___ RECORDS SUPPLIED ___

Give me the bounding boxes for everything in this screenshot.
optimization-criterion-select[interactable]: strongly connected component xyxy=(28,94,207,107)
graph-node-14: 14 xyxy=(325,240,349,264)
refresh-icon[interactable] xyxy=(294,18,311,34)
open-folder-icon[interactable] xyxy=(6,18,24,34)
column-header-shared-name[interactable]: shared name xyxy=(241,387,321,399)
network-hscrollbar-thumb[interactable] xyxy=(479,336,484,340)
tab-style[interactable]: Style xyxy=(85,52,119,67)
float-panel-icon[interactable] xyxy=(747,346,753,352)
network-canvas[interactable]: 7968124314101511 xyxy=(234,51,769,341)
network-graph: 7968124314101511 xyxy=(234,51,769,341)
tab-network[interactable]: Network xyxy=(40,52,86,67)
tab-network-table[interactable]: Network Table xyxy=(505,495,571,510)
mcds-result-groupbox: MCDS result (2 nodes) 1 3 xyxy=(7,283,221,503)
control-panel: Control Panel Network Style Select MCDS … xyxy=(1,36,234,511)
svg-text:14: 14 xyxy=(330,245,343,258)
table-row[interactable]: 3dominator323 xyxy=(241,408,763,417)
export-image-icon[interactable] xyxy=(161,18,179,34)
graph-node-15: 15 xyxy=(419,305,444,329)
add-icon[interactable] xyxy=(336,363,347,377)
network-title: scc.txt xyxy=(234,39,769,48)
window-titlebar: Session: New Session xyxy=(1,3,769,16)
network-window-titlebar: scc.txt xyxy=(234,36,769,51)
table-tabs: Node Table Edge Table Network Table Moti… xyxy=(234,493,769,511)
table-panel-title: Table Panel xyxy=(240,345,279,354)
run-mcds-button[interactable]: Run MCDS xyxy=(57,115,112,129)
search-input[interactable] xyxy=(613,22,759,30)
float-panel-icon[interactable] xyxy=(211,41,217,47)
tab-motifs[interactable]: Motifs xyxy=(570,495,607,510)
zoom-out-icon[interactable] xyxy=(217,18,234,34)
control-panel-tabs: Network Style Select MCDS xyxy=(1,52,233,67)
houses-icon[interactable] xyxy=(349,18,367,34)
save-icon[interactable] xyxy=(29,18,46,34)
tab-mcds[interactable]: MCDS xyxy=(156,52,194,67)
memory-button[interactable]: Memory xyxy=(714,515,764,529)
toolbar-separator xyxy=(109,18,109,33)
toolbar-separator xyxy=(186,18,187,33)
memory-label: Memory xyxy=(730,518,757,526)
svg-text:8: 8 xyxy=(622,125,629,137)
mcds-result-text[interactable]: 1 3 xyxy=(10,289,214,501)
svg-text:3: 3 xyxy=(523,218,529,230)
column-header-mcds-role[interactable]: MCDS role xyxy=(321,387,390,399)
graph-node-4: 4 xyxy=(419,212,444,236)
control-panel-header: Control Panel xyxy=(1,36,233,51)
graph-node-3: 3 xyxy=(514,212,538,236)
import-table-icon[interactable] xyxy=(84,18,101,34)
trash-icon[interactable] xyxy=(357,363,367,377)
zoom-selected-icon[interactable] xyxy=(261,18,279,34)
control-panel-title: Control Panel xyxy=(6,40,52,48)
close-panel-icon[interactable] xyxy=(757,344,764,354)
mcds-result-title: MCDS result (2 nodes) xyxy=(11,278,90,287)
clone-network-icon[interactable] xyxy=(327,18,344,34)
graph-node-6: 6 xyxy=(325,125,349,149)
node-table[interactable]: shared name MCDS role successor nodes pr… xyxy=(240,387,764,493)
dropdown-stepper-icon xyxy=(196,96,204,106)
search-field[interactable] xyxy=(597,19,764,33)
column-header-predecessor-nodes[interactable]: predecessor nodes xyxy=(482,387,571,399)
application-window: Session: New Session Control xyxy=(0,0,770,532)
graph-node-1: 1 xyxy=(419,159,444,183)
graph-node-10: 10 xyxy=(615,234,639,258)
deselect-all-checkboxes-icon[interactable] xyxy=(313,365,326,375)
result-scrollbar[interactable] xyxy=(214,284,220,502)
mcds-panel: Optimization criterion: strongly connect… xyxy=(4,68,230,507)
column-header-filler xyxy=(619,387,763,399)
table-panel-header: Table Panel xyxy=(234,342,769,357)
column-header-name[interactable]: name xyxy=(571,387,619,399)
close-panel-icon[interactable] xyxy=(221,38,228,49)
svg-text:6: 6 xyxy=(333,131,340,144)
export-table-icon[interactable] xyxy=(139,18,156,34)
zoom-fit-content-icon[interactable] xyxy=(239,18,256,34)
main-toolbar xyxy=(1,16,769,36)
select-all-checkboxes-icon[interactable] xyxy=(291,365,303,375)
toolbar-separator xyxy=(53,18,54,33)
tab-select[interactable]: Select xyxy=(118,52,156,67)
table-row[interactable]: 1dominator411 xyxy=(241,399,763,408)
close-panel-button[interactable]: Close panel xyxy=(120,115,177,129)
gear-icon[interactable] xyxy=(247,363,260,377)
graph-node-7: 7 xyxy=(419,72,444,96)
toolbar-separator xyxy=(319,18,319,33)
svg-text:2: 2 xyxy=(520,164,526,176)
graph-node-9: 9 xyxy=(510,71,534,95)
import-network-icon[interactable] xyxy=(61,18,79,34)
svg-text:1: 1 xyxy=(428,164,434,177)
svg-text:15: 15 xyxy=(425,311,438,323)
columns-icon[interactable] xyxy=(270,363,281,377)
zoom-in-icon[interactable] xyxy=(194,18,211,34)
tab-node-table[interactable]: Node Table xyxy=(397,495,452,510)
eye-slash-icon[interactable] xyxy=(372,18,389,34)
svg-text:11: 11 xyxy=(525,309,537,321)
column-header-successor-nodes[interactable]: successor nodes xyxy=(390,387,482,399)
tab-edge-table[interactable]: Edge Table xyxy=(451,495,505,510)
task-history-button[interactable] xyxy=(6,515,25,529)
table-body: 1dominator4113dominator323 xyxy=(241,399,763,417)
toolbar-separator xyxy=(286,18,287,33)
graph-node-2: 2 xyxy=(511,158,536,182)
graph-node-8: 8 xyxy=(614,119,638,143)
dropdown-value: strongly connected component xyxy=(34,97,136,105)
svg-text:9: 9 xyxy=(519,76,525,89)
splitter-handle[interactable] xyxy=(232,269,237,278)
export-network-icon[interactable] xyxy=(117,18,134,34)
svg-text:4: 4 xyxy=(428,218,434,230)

___

* **EXERCISE OBJECTIVE**
Copy the records above exactly, leaving nothing out.

* **WRITTEN REPLY**
Give me the bounding boxes for everything in this screenshot.
optimization-criterion-select[interactable]: strongly connected component xyxy=(28,94,207,107)
graph-node-14: 14 xyxy=(325,240,349,264)
refresh-icon[interactable] xyxy=(294,18,311,34)
open-folder-icon[interactable] xyxy=(6,18,24,34)
column-header-shared-name[interactable]: shared name xyxy=(241,387,321,399)
network-hscrollbar-thumb[interactable] xyxy=(479,336,484,340)
tab-style[interactable]: Style xyxy=(85,52,119,67)
float-panel-icon[interactable] xyxy=(747,346,753,352)
network-canvas[interactable]: 7968124314101511 xyxy=(234,51,769,341)
network-graph: 7968124314101511 xyxy=(234,51,769,341)
tab-network[interactable]: Network xyxy=(40,52,86,67)
tab-network-table[interactable]: Network Table xyxy=(505,495,571,510)
mcds-result-groupbox: MCDS result (2 nodes) 1 3 xyxy=(7,283,221,503)
control-panel: Control Panel Network Style Select MCDS … xyxy=(1,36,234,511)
svg-text:14: 14 xyxy=(330,245,343,258)
table-row[interactable]: 3dominator323 xyxy=(241,408,763,417)
export-image-icon[interactable] xyxy=(161,18,179,34)
graph-node-15: 15 xyxy=(419,305,444,329)
add-icon[interactable] xyxy=(336,363,347,377)
network-title: scc.txt xyxy=(234,39,769,48)
window-titlebar: Session: New Session xyxy=(1,3,769,16)
network-window-titlebar: scc.txt xyxy=(234,36,769,51)
table-tabs: Node Table Edge Table Network Table Moti… xyxy=(234,493,769,511)
table-panel-title: Table Panel xyxy=(240,345,279,354)
run-mcds-button[interactable]: Run MCDS xyxy=(57,115,112,129)
search-input[interactable] xyxy=(613,22,759,30)
float-panel-icon[interactable] xyxy=(211,41,217,47)
tab-motifs[interactable]: Motifs xyxy=(570,495,607,510)
zoom-out-icon[interactable] xyxy=(217,18,234,34)
control-panel-tabs: Network Style Select MCDS xyxy=(1,52,233,67)
houses-icon[interactable] xyxy=(349,18,367,34)
save-icon[interactable] xyxy=(29,18,46,34)
tab-mcds[interactable]: MCDS xyxy=(156,52,194,67)
memory-button[interactable]: Memory xyxy=(714,515,764,529)
toolbar-separator xyxy=(109,18,109,33)
toolbar-separator xyxy=(186,18,187,33)
memory-label: Memory xyxy=(730,518,757,526)
svg-text:8: 8 xyxy=(622,125,629,137)
mcds-result-text[interactable]: 1 3 xyxy=(10,289,214,501)
svg-text:3: 3 xyxy=(523,218,529,230)
column-header-mcds-role[interactable]: MCDS role xyxy=(321,387,390,399)
graph-node-4: 4 xyxy=(419,212,444,236)
control-panel-header: Control Panel xyxy=(1,36,233,51)
graph-node-3: 3 xyxy=(514,212,538,236)
import-table-icon[interactable] xyxy=(84,18,101,34)
trash-icon[interactable] xyxy=(357,363,367,377)
zoom-selected-icon[interactable] xyxy=(261,18,279,34)
control-panel-title: Control Panel xyxy=(6,40,52,48)
close-panel-icon[interactable] xyxy=(757,344,764,354)
mcds-result-title: MCDS result (2 nodes) xyxy=(11,278,90,287)
clone-network-icon[interactable] xyxy=(327,18,344,34)
graph-node-6: 6 xyxy=(325,125,349,149)
node-table[interactable]: shared name MCDS role successor nodes pr… xyxy=(240,387,764,493)
dropdown-stepper-icon xyxy=(196,96,204,106)
search-field[interactable] xyxy=(597,19,764,33)
column-header-predecessor-nodes[interactable]: predecessor nodes xyxy=(482,387,571,399)
application-window: Session: New Session Control xyxy=(0,0,770,532)
graph-node-1: 1 xyxy=(419,159,444,183)
graph-node-10: 10 xyxy=(615,234,639,258)
deselect-all-checkboxes-icon[interactable] xyxy=(313,365,326,375)
result-scrollbar[interactable] xyxy=(214,284,220,502)
mcds-panel: Optimization criterion: strongly connect… xyxy=(4,68,230,507)
column-header-filler xyxy=(619,387,763,399)
table-panel-header: Table Panel xyxy=(234,342,769,357)
column-header-name[interactable]: name xyxy=(571,387,619,399)
close-panel-icon[interactable] xyxy=(221,38,228,49)
svg-text:6: 6 xyxy=(333,131,340,144)
export-table-icon[interactable] xyxy=(139,18,156,34)
zoom-fit-content-icon[interactable] xyxy=(239,18,256,34)
main-toolbar xyxy=(1,16,769,36)
select-all-checkboxes-icon[interactable] xyxy=(291,365,303,375)
toolbar-separator xyxy=(53,18,54,33)
tab-select[interactable]: Select xyxy=(118,52,156,67)
table-row[interactable]: 1dominator411 xyxy=(241,399,763,408)
close-panel-button[interactable]: Close panel xyxy=(120,115,177,129)
gear-icon[interactable] xyxy=(247,363,260,377)
graph-node-7: 7 xyxy=(419,72,444,96)
toolbar-separator xyxy=(319,18,319,33)
svg-text:2: 2 xyxy=(520,164,526,176)
graph-node-9: 9 xyxy=(510,71,534,95)
import-network-icon[interactable] xyxy=(61,18,79,34)
svg-text:1: 1 xyxy=(428,164,434,177)
svg-text:15: 15 xyxy=(425,311,438,323)
columns-icon[interactable] xyxy=(270,363,281,377)
zoom-in-icon[interactable] xyxy=(194,18,211,34)
tab-node-table[interactable]: Node Table xyxy=(397,495,452,510)
eye-slash-icon[interactable] xyxy=(372,18,389,34)
svg-text:11: 11 xyxy=(525,309,537,321)
column-header-successor-nodes[interactable]: successor nodes xyxy=(390,387,482,399)
tab-edge-table[interactable]: Edge Table xyxy=(451,495,505,510)
task-history-button[interactable] xyxy=(6,515,25,529)
table-body: 1dominator4113dominator323 xyxy=(241,399,763,417)
toolbar-separator xyxy=(286,18,287,33)
graph-node-2: 2 xyxy=(511,158,536,182)
graph-node-8: 8 xyxy=(614,119,638,143)
dropdown-value: strongly connected component xyxy=(34,97,136,105)
svg-text:9: 9 xyxy=(519,76,525,89)
splitter-handle[interactable] xyxy=(232,269,237,278)
export-network-icon[interactable] xyxy=(117,18,134,34)
svg-text:4: 4 xyxy=(428,218,434,230)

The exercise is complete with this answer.